DIRECTIONS FOR THIS TASK >> From the entries that follow, copy each line containing the word "Microsoft".

Page layout parsing data >>

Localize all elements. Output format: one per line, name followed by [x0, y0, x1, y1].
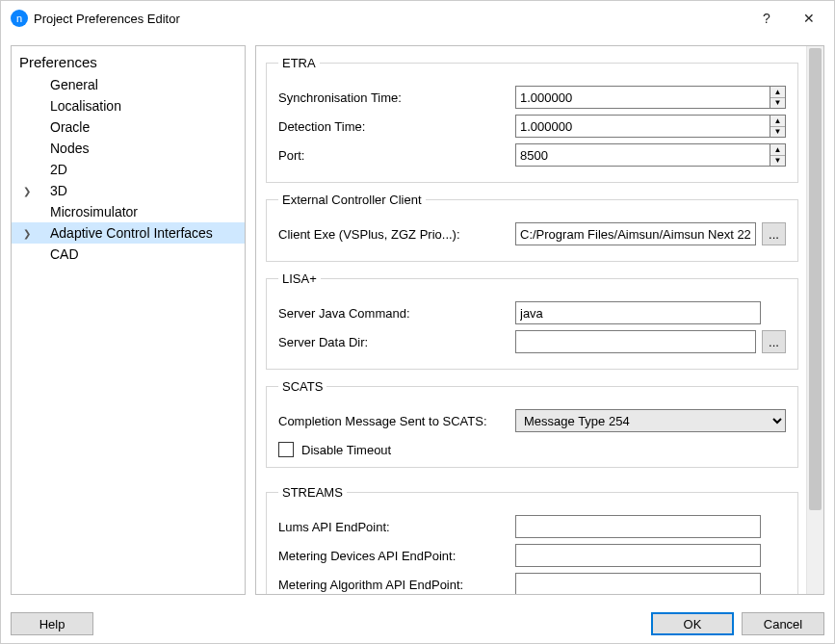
disable-timeout-label: Disable Timeout	[301, 443, 391, 457]
sync-time-spinner[interactable]: ▲▼	[770, 86, 786, 109]
sidebar-item-2d[interactable]: 2D	[12, 159, 245, 180]
cancel-button[interactable]: Cancel	[742, 612, 824, 635]
sidebar-item-label: Nodes	[50, 141, 89, 156]
client-exe-browse-button[interactable]: ...	[762, 222, 786, 245]
data-dir-input[interactable]	[515, 330, 756, 353]
lisa-legend: LISA+	[278, 271, 321, 286]
detection-time-input[interactable]	[515, 115, 770, 138]
sidebar-item-oracle[interactable]: Oracle	[12, 116, 245, 138]
window-title: Project Preferences Editor	[28, 12, 745, 26]
client-exe-input[interactable]	[515, 222, 756, 245]
etra-legend: ETRA	[278, 56, 320, 70]
chevron-right-icon[interactable]: ❯	[21, 186, 33, 196]
completion-msg-combo[interactable]: Message Type 254	[515, 409, 786, 432]
sidebar-item-label: CAD	[50, 246, 79, 262]
java-command-input[interactable]	[515, 301, 761, 324]
metering-algorithm-label: Metering Algorithm API EndPoint:	[278, 578, 515, 592]
etra-group: ETRA Synchronisation Time: ▲▼ Detection …	[266, 56, 798, 183]
metering-devices-input[interactable]	[515, 544, 761, 567]
client-exe-label: Client Exe (VSPlus, ZGZ Prio...):	[278, 227, 515, 242]
streams-legend: STREAMS	[278, 485, 347, 500]
detection-time-spinner[interactable]: ▲▼	[770, 115, 786, 138]
sidebar-item-label: Microsimulator	[50, 204, 138, 219]
lums-endpoint-input[interactable]	[515, 515, 761, 538]
metering-algorithm-input[interactable]	[515, 573, 761, 594]
sidebar-item-microsimulator[interactable]: Microsimulator	[12, 201, 245, 222]
tree-heading: Preferences	[12, 50, 245, 74]
lums-endpoint-label: Lums API EndPoint:	[278, 520, 515, 534]
sidebar-item-label: Oracle	[50, 119, 90, 135]
sidebar-item-general[interactable]: General	[12, 74, 245, 95]
close-icon[interactable]: ✕	[788, 1, 830, 36]
preferences-window: n Project Preferences Editor ? ✕ Prefere…	[0, 0, 835, 644]
streams-group: STREAMS Lums API EndPoint: Metering Devi…	[266, 485, 798, 594]
data-dir-browse-button[interactable]: ...	[762, 330, 786, 353]
sidebar-item-label: 3D	[50, 183, 67, 198]
port-label: Port:	[278, 148, 515, 163]
sidebar-item-nodes[interactable]: Nodes	[12, 138, 245, 159]
ok-button[interactable]: OK	[651, 612, 734, 635]
scats-legend: SCATS	[278, 379, 326, 394]
sidebar-item-3d[interactable]: ❯3D	[12, 180, 245, 201]
sidebar-item-label: General	[50, 77, 98, 92]
external-controller-group: External Controller Client Client Exe (V…	[266, 193, 798, 262]
settings-panel: ETRA Synchronisation Time: ▲▼ Detection …	[255, 45, 824, 595]
detection-time-label: Detection Time:	[278, 119, 515, 134]
data-dir-label: Server Data Dir:	[278, 335, 515, 349]
help-icon[interactable]: ?	[745, 1, 788, 36]
vertical-scrollbar[interactable]	[806, 46, 823, 594]
sidebar-item-label: Localisation	[50, 98, 121, 114]
java-command-label: Server Java Command:	[278, 306, 515, 321]
body: Preferences GeneralLocalisationOracleNod…	[1, 36, 834, 605]
scats-group: SCATS Completion Message Sent to SCATS: …	[266, 379, 798, 468]
scrollbar-thumb[interactable]	[809, 48, 822, 510]
external-controller-legend: External Controller Client	[278, 193, 426, 207]
settings-scroll: ETRA Synchronisation Time: ▲▼ Detection …	[256, 46, 806, 594]
metering-devices-label: Metering Devices API EndPoint:	[278, 549, 515, 563]
port-input[interactable]	[515, 143, 770, 167]
sidebar-item-localisation[interactable]: Localisation	[12, 95, 245, 116]
titlebar: n Project Preferences Editor ? ✕	[1, 1, 834, 36]
preferences-tree[interactable]: Preferences GeneralLocalisationOracleNod…	[11, 45, 246, 595]
chevron-right-icon[interactable]: ❯	[21, 228, 33, 239]
sidebar-item-cad[interactable]: CAD	[12, 244, 245, 265]
sidebar-item-label: 2D	[50, 162, 67, 177]
app-icon: n	[11, 10, 28, 27]
sidebar-item-adaptive-control-interfaces[interactable]: ❯Adaptive Control Interfaces	[12, 222, 245, 244]
dialog-footer: Help OK Cancel	[1, 605, 834, 643]
help-button[interactable]: Help	[11, 612, 93, 635]
completion-msg-label: Completion Message Sent to SCATS:	[278, 414, 515, 428]
lisa-group: LISA+ Server Java Command: Server Data D…	[266, 271, 798, 370]
sidebar-item-label: Adaptive Control Interfaces	[50, 225, 213, 241]
sync-time-input[interactable]	[515, 86, 770, 109]
sync-time-label: Synchronisation Time:	[278, 90, 515, 105]
disable-timeout-checkbox[interactable]	[278, 442, 294, 457]
port-spinner[interactable]: ▲▼	[770, 143, 786, 167]
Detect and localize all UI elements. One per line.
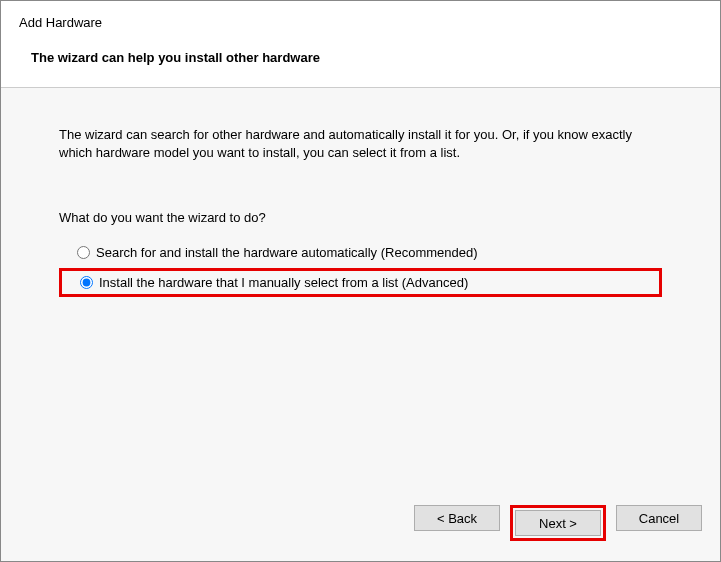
back-button-wrapper: < Back — [414, 505, 500, 541]
radio-auto-search[interactable] — [77, 246, 90, 259]
wizard-question: What do you want the wizard to do? — [59, 210, 662, 225]
wizard-description: The wizard can search for other hardware… — [59, 126, 662, 162]
next-button[interactable]: Next > — [515, 510, 601, 536]
cancel-button-wrapper: Cancel — [616, 505, 702, 541]
radio-manual-select[interactable] — [80, 276, 93, 289]
wizard-subtitle: The wizard can help you install other ha… — [19, 50, 702, 65]
window-title: Add Hardware — [19, 15, 702, 30]
wizard-body: The wizard can search for other hardware… — [1, 88, 720, 491]
cancel-button[interactable]: Cancel — [616, 505, 702, 531]
wizard-footer: < Back Next > Cancel — [1, 491, 720, 561]
add-hardware-wizard: Add Hardware The wizard can help you ins… — [0, 0, 721, 562]
option-label-auto[interactable]: Search for and install the hardware auto… — [96, 245, 478, 260]
option-label-manual[interactable]: Install the hardware that I manually sel… — [99, 275, 468, 290]
option-auto-search[interactable]: Search for and install the hardware auto… — [59, 241, 662, 264]
option-manual-select[interactable]: Install the hardware that I manually sel… — [59, 268, 662, 297]
wizard-header: Add Hardware The wizard can help you ins… — [1, 1, 720, 88]
next-button-wrapper: Next > — [510, 505, 606, 541]
back-button[interactable]: < Back — [414, 505, 500, 531]
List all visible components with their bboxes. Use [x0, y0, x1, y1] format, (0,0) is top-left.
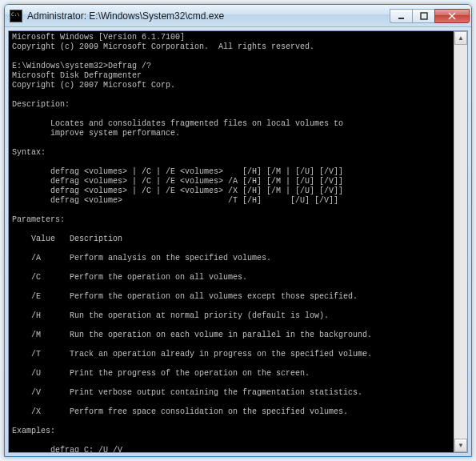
cmd-icon — [10, 10, 22, 22]
window-title: Administrator: E:\Windows\System32\cmd.e… — [27, 10, 390, 22]
window-controls — [390, 9, 470, 23]
console-frame: Microsoft Windows [Version 6.1.7100] Cop… — [8, 30, 468, 453]
maximize-icon — [420, 12, 428, 20]
minimize-icon — [398, 12, 406, 20]
close-icon — [448, 12, 456, 20]
console-text: Microsoft Windows [Version 6.1.7100] Cop… — [12, 33, 372, 452]
scrollbar-track[interactable] — [454, 45, 467, 439]
console-output[interactable]: Microsoft Windows [Version 6.1.7100] Cop… — [9, 31, 454, 452]
scroll-up-button[interactable]: ▲ — [454, 31, 467, 45]
vertical-scrollbar[interactable]: ▲ ▼ — [454, 31, 467, 452]
cmd-window: Administrator: E:\Windows\System32\cmd.e… — [4, 4, 472, 457]
close-button[interactable] — [434, 9, 470, 23]
maximize-button[interactable] — [412, 9, 434, 23]
scroll-down-button[interactable]: ▼ — [454, 439, 467, 452]
minimize-button[interactable] — [390, 9, 412, 23]
titlebar[interactable]: Administrator: E:\Windows\System32\cmd.e… — [5, 5, 471, 27]
svg-rect-1 — [421, 13, 427, 19]
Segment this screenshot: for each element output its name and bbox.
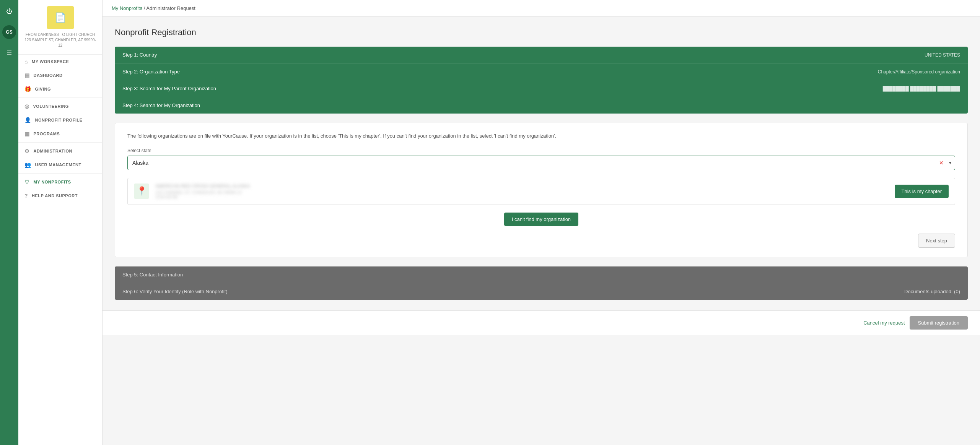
sidebar-item-label: USER MANAGEMENT [35, 162, 81, 167]
org-result-row: 📍 AMERICAN RED CROSS GENERAL ALASKA 123 … [127, 178, 955, 205]
submit-button[interactable]: Submit registration [910, 316, 968, 330]
sidebar-item-user-management[interactable]: 👥USER MANAGEMENT [18, 158, 102, 172]
nonprofit-profile-icon: 👤 [24, 117, 31, 123]
step-row: Step 1: CountryUNITED STATES [115, 47, 968, 63]
bottom-bar: Cancel my request Submit registration [103, 310, 980, 335]
sidebar-item-nonprofit-profile[interactable]: 👤NONPROFIT PROFILE [18, 113, 102, 127]
sidebar-item-label: MY WORKSPACE [32, 59, 69, 64]
avatar-icon[interactable]: GS [2, 25, 16, 39]
sidebar-item-label: VOLUNTEERING [33, 104, 69, 109]
nav-items: ⌂MY WORKSPACE▤DASHBOARD🎁GIVING◎VOLUNTEER… [18, 55, 102, 203]
org-result-extra: 1234-56780 [155, 195, 895, 199]
sidebar-item-my-nonprofits[interactable]: ♡MY NONPROFITS [18, 175, 102, 189]
active-steps-panel: Step 1: CountryUNITED STATESStep 2: Orga… [115, 47, 968, 114]
org-logo: 📄 [47, 6, 74, 29]
breadcrumb-current: Administrator Request [146, 5, 195, 11]
disabled-step-value: Documents uploaded: (0) [904, 289, 960, 294]
nav-divider [18, 97, 102, 98]
state-select-wrapper: AlaskaAlabamaArizonaArkansasCaliforniaCo… [127, 156, 955, 170]
org-name: FROM DARKNESS TO LIGHT CHURCH [26, 32, 95, 37]
sidebar-item-label: ADMINISTRATION [34, 149, 73, 153]
next-step-row: Next step [127, 234, 955, 248]
volunteering-icon: ◎ [24, 103, 29, 109]
disabled-step-label: Step 6: Verify Your Identity (Role with … [122, 289, 228, 294]
giving-icon: 🎁 [24, 86, 31, 92]
step-row: Step 2: Organization TypeChapter/Affilia… [115, 63, 968, 80]
programs-icon: ▦ [24, 131, 30, 137]
sidebar-item-volunteering[interactable]: ◎VOLUNTEERING [18, 99, 102, 113]
sidebar-item-label: NONPROFIT PROFILE [35, 118, 83, 122]
form-section: The following organizations are on file … [115, 123, 968, 257]
menu-icon[interactable]: ☰ [2, 46, 16, 60]
page-body: Nonprofit Registration Step 1: CountryUN… [103, 17, 980, 310]
step-row: Step 3: Search for My Parent Organizatio… [115, 80, 968, 97]
breadcrumb: My Nonprofits / Administrator Request [103, 0, 980, 17]
user-management-icon: 👥 [24, 162, 31, 168]
cant-find-button[interactable]: I can't find my organization [504, 213, 578, 226]
step-label: Step 4: Search for My Organization [122, 102, 200, 108]
sidebar-item-label: DASHBOARD [34, 73, 63, 78]
chevron-down-icon: ▾ [949, 160, 951, 166]
state-label: Select state [127, 148, 955, 153]
next-step-button[interactable]: Next step [918, 234, 955, 248]
sidebar-item-administration[interactable]: ⚙ADMINISTRATION [18, 144, 102, 158]
help-and-support-icon: ? [24, 193, 28, 199]
sidebar-item-programs[interactable]: ▦PROGRAMS [18, 127, 102, 141]
administration-icon: ⚙ [24, 148, 30, 154]
page-title: Nonprofit Registration [115, 28, 968, 37]
dashboard-icon: ▤ [24, 72, 30, 78]
sidebar-item-label: HELP AND SUPPORT [32, 193, 78, 198]
state-select[interactable]: AlaskaAlabamaArizonaArkansasCaliforniaCo… [127, 156, 955, 170]
this-is-chapter-button[interactable]: This is my chapter [895, 185, 949, 198]
sidebar-item-giving[interactable]: 🎁GIVING [18, 82, 102, 96]
org-section: 📄 FROM DARKNESS TO LIGHT CHURCH 123 SAMP… [18, 0, 102, 55]
main-content: My Nonprofits / Administrator Request No… [103, 0, 980, 445]
sidebar-icon-rail: ⏻ GS ☰ [0, 0, 18, 445]
org-result-info: AMERICAN RED CROSS GENERAL ALASKA 123 CH… [155, 184, 895, 199]
my-workspace-icon: ⌂ [24, 58, 28, 65]
step-value: ████████ ████████ ███████ [883, 86, 960, 91]
power-icon[interactable]: ⏻ [2, 5, 16, 18]
org-address: 123 SAMPLE ST, CHANDLER, AZ 99999-12 [23, 37, 98, 48]
org-result-logo: 📍 [134, 184, 149, 199]
step-row: Step 4: Search for My Organization [115, 97, 968, 114]
sidebar-item-label: MY NONPROFITS [34, 180, 71, 184]
form-description: The following organizations are on file … [127, 132, 955, 140]
sidebar-item-my-workspace[interactable]: ⌂MY WORKSPACE [18, 55, 102, 68]
cancel-button[interactable]: Cancel my request [863, 320, 905, 326]
sidebar-item-label: GIVING [35, 87, 51, 91]
disabled-steps-panel: Step 5: Contact InformationStep 6: Verif… [115, 266, 968, 300]
step-value: UNITED STATES [925, 52, 960, 58]
disabled-step-row: Step 5: Contact Information [115, 266, 968, 283]
nav-divider [18, 173, 102, 174]
step-label: Step 2: Organization Type [122, 69, 180, 75]
sidebar-nav: 📄 FROM DARKNESS TO LIGHT CHURCH 123 SAMP… [18, 0, 103, 445]
disabled-step-label: Step 5: Contact Information [122, 272, 183, 278]
clear-icon[interactable]: ✕ [939, 160, 944, 166]
sidebar-item-help-and-support[interactable]: ?HELP AND SUPPORT [18, 189, 102, 203]
my-nonprofits-icon: ♡ [24, 179, 30, 185]
sidebar-item-label: PROGRAMS [34, 132, 60, 136]
nav-divider [18, 142, 102, 143]
step-label: Step 3: Search for My Parent Organizatio… [122, 86, 216, 91]
sidebar-item-dashboard[interactable]: ▤DASHBOARD [18, 68, 102, 82]
org-result-address: 123 CHANNEL ST, CHANDLER, AK 99999-12 [155, 190, 895, 195]
step-label: Step 1: Country [122, 52, 157, 58]
org-result-name: AMERICAN RED CROSS GENERAL ALASKA [155, 184, 895, 189]
disabled-step-row: Step 6: Verify Your Identity (Role with … [115, 283, 968, 300]
breadcrumb-parent[interactable]: My Nonprofits [112, 5, 142, 11]
step-value: Chapter/Affiliate/Sponsored organization [878, 69, 960, 75]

YOUR RESPONSE >>
console-frame: Microsoft Windows [Version 6.1.7100] Cop… — [8, 30, 468, 453]
console-text: Microsoft Windows [Version 6.1.7100] Cop… — [12, 33, 372, 452]
console-output[interactable]: Microsoft Windows [Version 6.1.7100] Cop… — [9, 31, 454, 452]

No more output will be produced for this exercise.